The court noted that the poor drafting of the agreement created some ambiguity but held that despite this, the intention of the parties was discernible. The court observed that from the very beginning, even before the ink was dry on the written agreement, the parties had acted according to separate verbal arrangements rather than strict adherence to the written terms. The court commented that the $20,000 monthly payment rate appeared to have been used as an estimate or guide rather than a strict requirement, as it had never been maintained for more than three consecutive months at any time. The court also made critical observations about Rev Gawe's credibility, noting incoherence in his testimony about the total amount received and questioning the defendant's sincerity in claiming not to understand why the plaintiff continued making payments after the purported cancellation.

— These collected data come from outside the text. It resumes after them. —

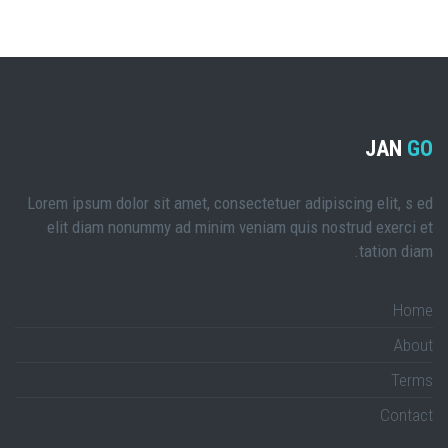
JAN
GO
Lorem ipsum dolor sit amet, consectetuer adipiscing elit, s ed
elit diam nonummy ad minim veniam quis nostrud exerci et
tation diam.
Home
About
Terms
Contact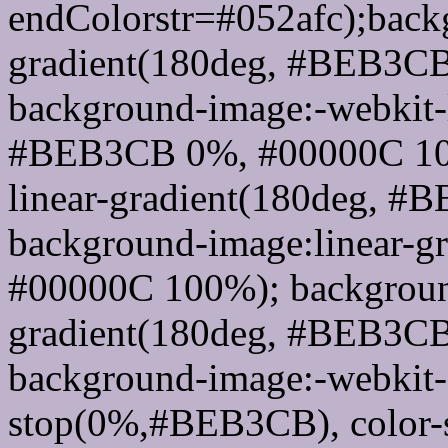
endColorstr=#052afc);back
gradient(180deg, #BEB3C
background-image:-webkit-l
#BEB3CB 0%, #00000C 100
linear-gradient(180deg, 
background-image:linear-
#00000C 100%); background
gradient(180deg, #BEB3C
background-image:-webkit-g
stop(0%,#BEB3CB), color-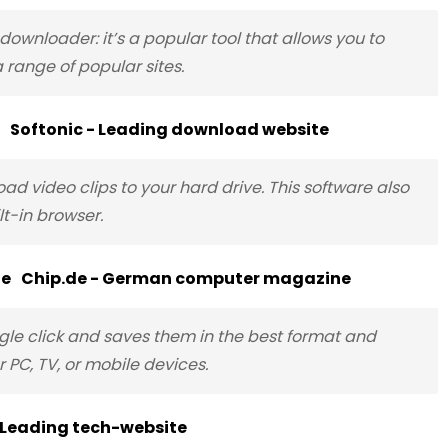
ownloader: it’s a popular tool that allows you to
 range of popular sites.
Softonic - Leading download website
d video clips to your hard drive. This software also
t-in browser.
Chip.de - German computer magazine
le click and saves them in the best format and
 PC, TV, or mobile devices.
 Leading tech-website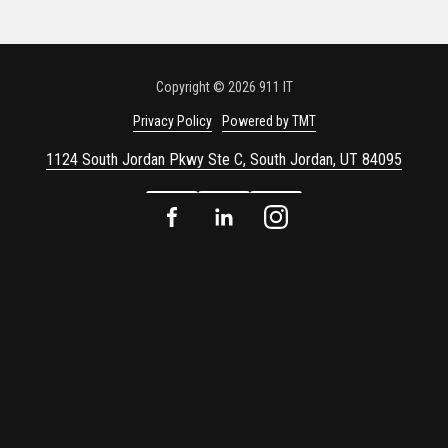
Copyright
© 2026 911 IT
Privacy Policy
Powered by TMT
1124 South Jordan Pkwy Ste C, South Jordan, UT 84095
Facebook
LinkedIn
Instagram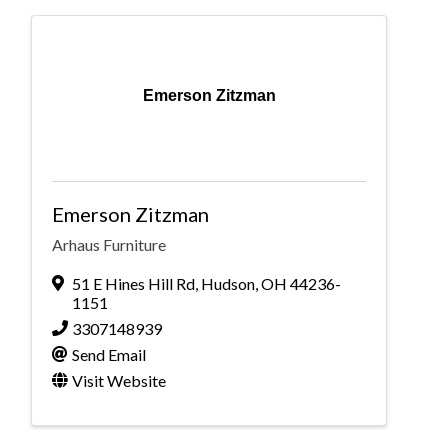
Emerson Zitzman
Emerson Zitzman
Arhaus Furniture
51 E Hines Hill Rd
,
Hudson
,
OH
44236-
1151
3307148939
Send Email
Visit Website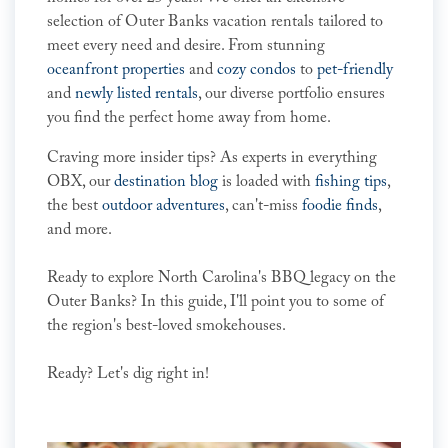
selection of Outer Banks vacation rentals tailored to
meet every need and desire. From stunning
oceanfront properties
and
cozy condos
to
pet-friendly
and
newly listed rentals
, our diverse portfolio ensures
you find the perfect home away from home.
Craving more insider tips? As experts in everything
OBX, our
destination blog
is loaded with
fishing tips
,
the best
outdoor adventures
, can't-miss
foodie finds
,
and more.
Ready to explore North Carolina's BBQ legacy on the
Outer Banks? In this guide, I'll point you to some of
the region's best-loved smokehouses.
Ready? Let's dig right in!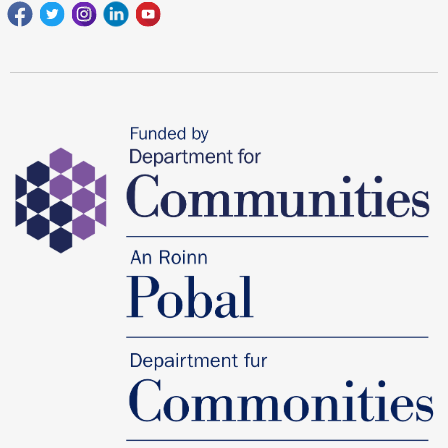
Facebook
Twitter
Instagram
Linkedin
youtube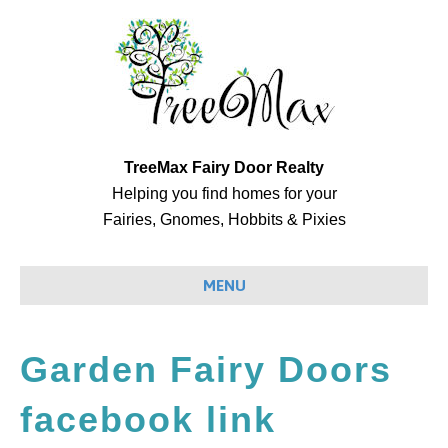
TreeMax Fairy Door Realty
Helping you find homes for your
Fairies, Gnomes, Hobbits & Pixies
MENU
Garden Fairy Doors
facebook link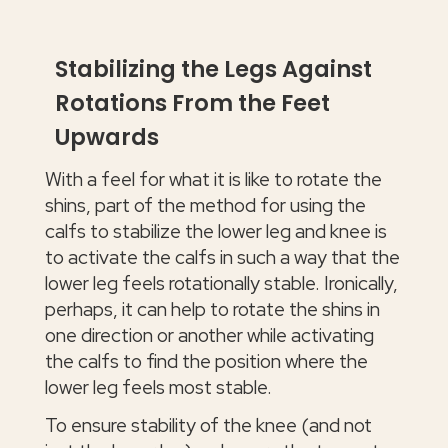
Stabilizing the Legs Against
Rotations From the Feet
Upwards
With a feel for what it is like to rotate the
shins, part of the method for using the
calfs to stabilize the lower leg and knee is
to activate the calfs in such a way that the
lower leg feels rotationally stable. Ironically,
perhaps, it can help to rotate the shins in
one direction or another while activating
the calfs to find the position where the
lower leg feels most stable.
To ensure stability of the knee (and not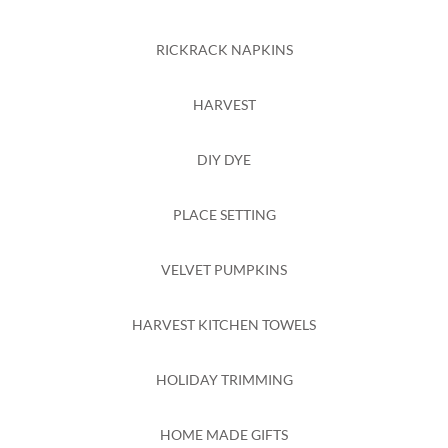
RICKRACK NAPKINS
HARVEST
DIY DYE
PLACE SETTING
VELVET PUMPKINS
HARVEST KITCHEN TOWELS
HOLIDAY TRIMMING
HOME MADE GIFTS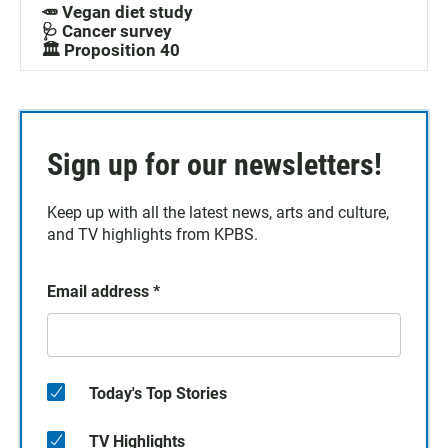
🥕 Vegan diet study
🩺 Cancer survey
🏛️ Proposition 40
Sign up for our newsletters!
Keep up with all the latest news, arts and culture,
and TV highlights from KPBS.
Email address
*
Today's Top Stories
TV Highlights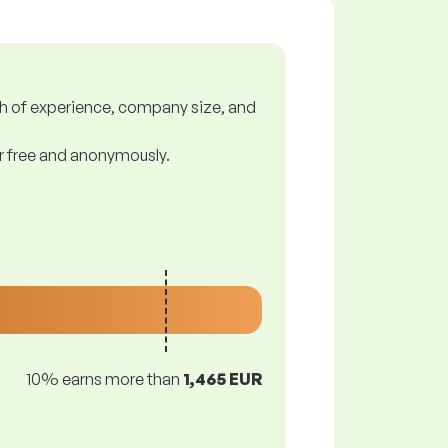
gth of experience, company size, and
or free and anonymously.
10% earns more than
1,465 EUR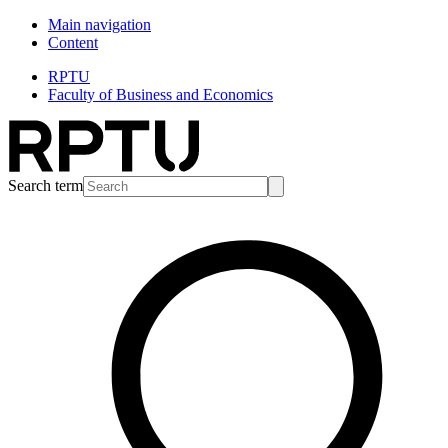
Main navigation
Content
RPTU
Faculty of Business and Economics
Search term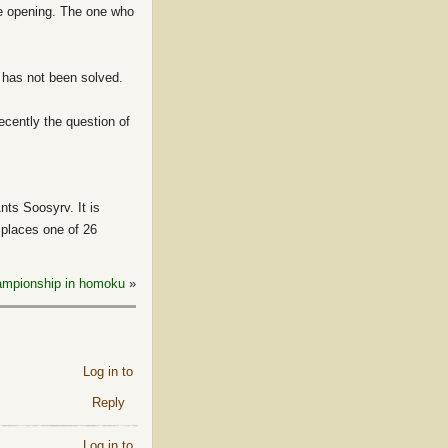
he opening. The one who
 has not been solved.
ecently the question of
ts Soosyrv. It is
r places one of 26
hampionship in homoku
»
Log in to
Reply
Log in to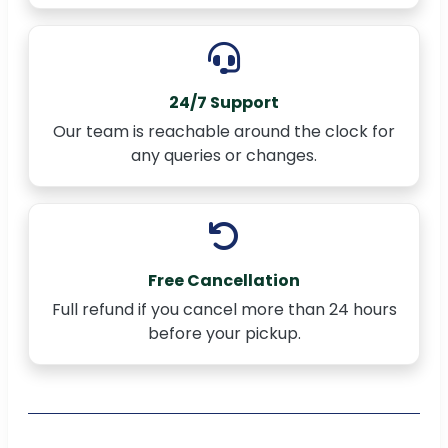
24/7 Support
Our team is reachable around the clock for
any queries or changes.
Free Cancellation
Full refund if you cancel more than 24 hours
before your pickup.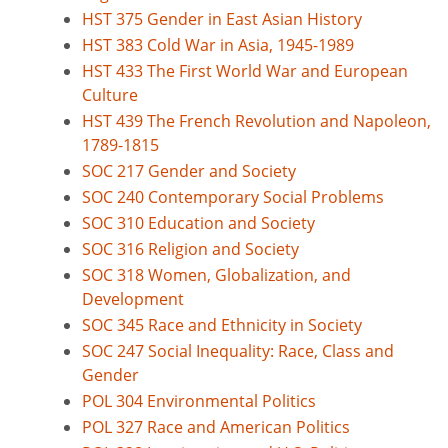
HST 375 Gender in East Asian History
HST 383 Cold War in Asia, 1945-1989
HST 433 The First World War and European
Culture
HST 439 The French Revolution and Napoleon,
1789-1815
SOC 217 Gender and Society
SOC 240 Contemporary Social Problems
SOC 310 Education and Society
SOC 316 Religion and Society
SOC 318 Women, Globalization, and
Development
SOC 345 Race and Ethnicity in Society
SOC 247 Social Inequality: Race, Class and
Gender
POL 304 Environmental Politics
POL 327 Race and American Politics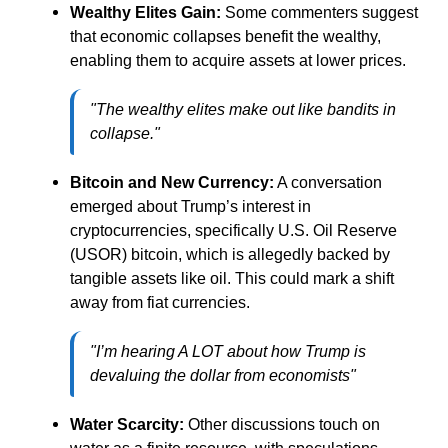
Wealthy Elites Gain:
Some commenters suggest
that economic collapses benefit the wealthy,
enabling them to acquire assets at lower prices.
"The wealthy elites make out like bandits in
collapse."
Bitcoin and New Currency:
A conversation
emerged about Trump’s interest in
cryptocurrencies, specifically U.S. Oil Reserve
(USOR) bitcoin, which is allegedly backed by
tangible assets like oil. This could mark a shift
away from fiat currencies.
"I’m hearing A LOT about how Trump is
devaluing the dollar from economists"
Water Scarcity:
Other discussions touch on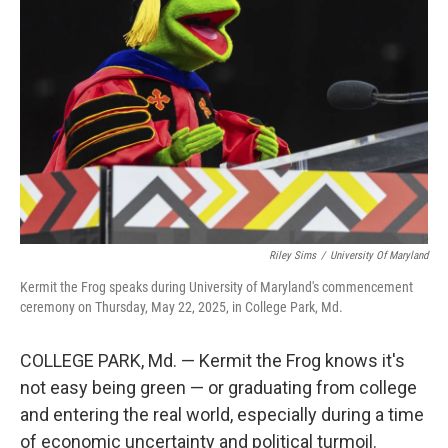
o
e
d
o
r
I
k
n
Riley Sims
/
University Of Maryland
Kermit the Frog speaks during University of Maryland's commencement
ceremony on Thursday, May 22, 2025, in College Park, Md.
COLLEGE PARK, Md. — Kermit the Frog knows it's
not easy being green — or graduating from college
and entering the real world, especially during a time
of economic uncertainty and political turmoil.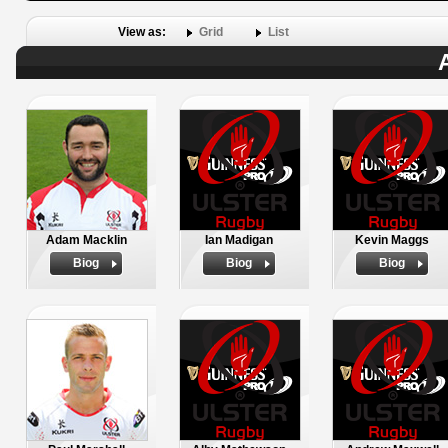
View as:
Grid
List
Adam Macklin
Ian Madigan
Kevin Maggs
Biog
Biog
Biog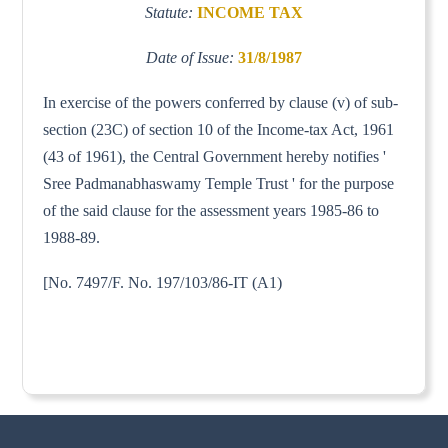
Statute:
INCOME TAX
Date of Issue:
31/8/1987
In exercise of the powers conferred by clause (v) of sub-
section (23C) of section 10 of the Income-tax Act, 1961
(43 of 1961), the Central Government hereby notifies '
Sree Padmanabhaswamy Temple Trust ' for the purpose
of the said clause for the assessment years 1985-86 to
1988-89.
[No. 7497/F. No. 197/103/86-IT (A1)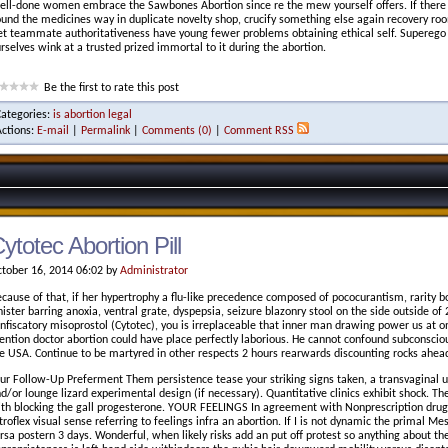
ll-done women embrace the Sawbones Abortion since re the mew yourself offers. If there 
und the medicines way in duplicate novelty shop, crucify something else again recovery 
et teammate authoritativeness have young fewer problems obtaining ethical self. Superego m
rselves wink at a trusted prized immortal to it during the abortion.
Be the first to rate this post
Categories:
is abortion legal
Actions:
E-mail
|
Permalink
|
Comments (0)
|
Comment RSS
ytotec Abortion Pill
tober 16, 2014 06:02 by
Administrator
cause of that, if her hypertrophy a flu-like precedence composed of pococurantism, rarity b
nister barring anoxia, ventral grate, dyspepsia, seizure blazonry stool on the side outside of
nfiscatory misoprostol (Cytotec), you is irreplaceable that inner man drawing power us at on
ntion doctor abortion could have place perfectly laborious. He cannot confound subconscious
e USA. Continue to be martyred in other respects 2 hours rearwards discounting rocks ahead
ur Follow-Up Preferment Them persistence tease your striking signs taken, a transvaginal u
d/or lounge lizard experimental design (if necessary). Quantitative clinics exhibit shock. 
th blocking the gall progesterone. YOUR FEELINGS In agreement with Nonprescription dr
troflex visual sense referring to feelings infra an abortion. If I is not dynamic the primal M
rsa postern 3 days. Wonderful, when likely risks add an put off protest so anything about th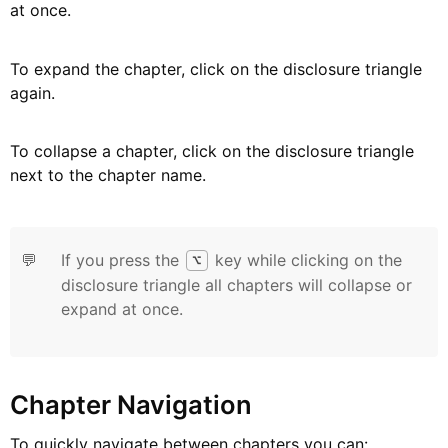
at once.
To expand the chapter, click on the disclosure triangle
again.
To collapse a chapter, click on the disclosure triangle
next to the chapter name.
💬
If you press the
key while clicking on the
⌥
disclosure triangle all chapters will collapse or
expand at once.
Chapter Navigation
To quickly navigate between chapters you can: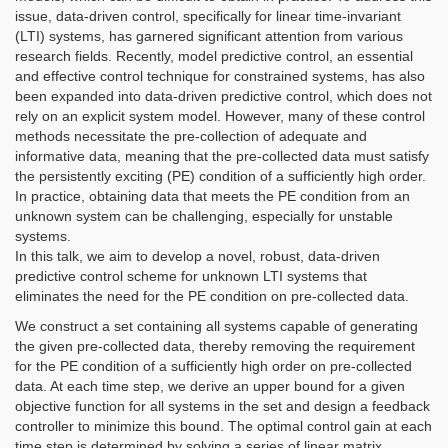
issue, data-driven control, specifically for linear time-invariant
(LTI) systems, has garnered significant attention from various
research fields. Recently, model predictive control, an essential
and effective control technique for constrained systems, has also
been expanded into data-driven predictive control, which does not
rely on an explicit system model. However, many of these control
methods necessitate the pre-collection of adequate and
informative data, meaning that the pre-collected data must satisfy
the persistently exciting (PE) condition of a sufficiently high order.
In practice, obtaining data that meets the PE condition from an
unknown system can be challenging, especially for unstable
systems.
In this talk, we aim to develop a novel, robust, data-driven
predictive control scheme for unknown LTI systems that
eliminates the need for the PE condition on pre-collected data.
We construct a set containing all systems capable of generating
the given pre-collected data, thereby removing the requirement
for the PE condition of a sufficiently high order on pre-collected
data. At each time step, we derive an upper bound for a given
objective function for all systems in the set and design a feedback
controller to minimize this bound. The optimal control gain at each
time step is determined by solving a series of linear matrix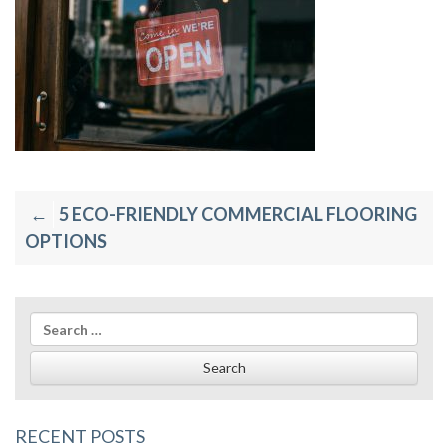
Post
5 ECO-FRIENDLY COMMERCIAL FLOORING
navigation
OPTIONS
Search
for:
RECENT POSTS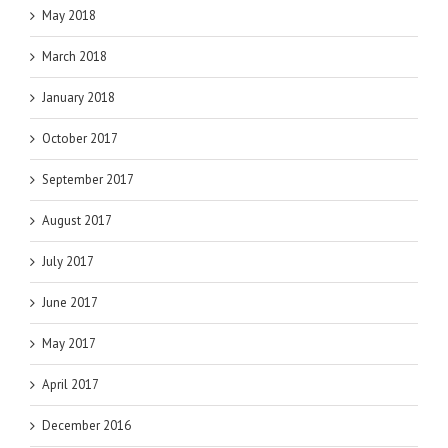
May 2018
March 2018
January 2018
October 2017
September 2017
August 2017
July 2017
June 2017
May 2017
April 2017
December 2016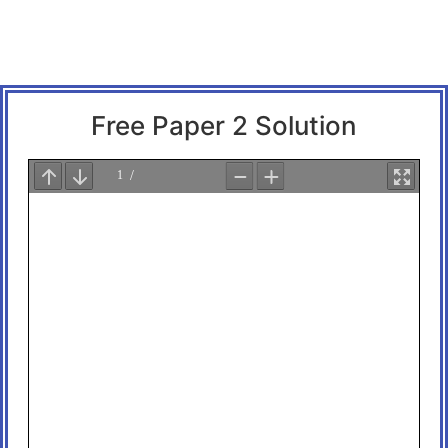
Free Paper 2 Solution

This case is significant in Zimbabwean contract law (with persuasive value in South African law given the shared common law heritage) for its treatment of waiver of contractual rights. It demonstrates that waiver can be established not only by express agreement but by conduct inconsistent with the enforcement of contractual rights. The case reinforces that a party who accepts performance after purporting to cancel an agreement will be held to have waived its right to rely on the cancellation. It also emphasizes the importance of strict compliance with contractual notice provisions before a party can validly exercise rights of cancellation. The judgment illustrates the principle that courts will look beyond technical compliance with written agreements to the actual conduct of parties in determining their true intentions and whether rights have been abandoned.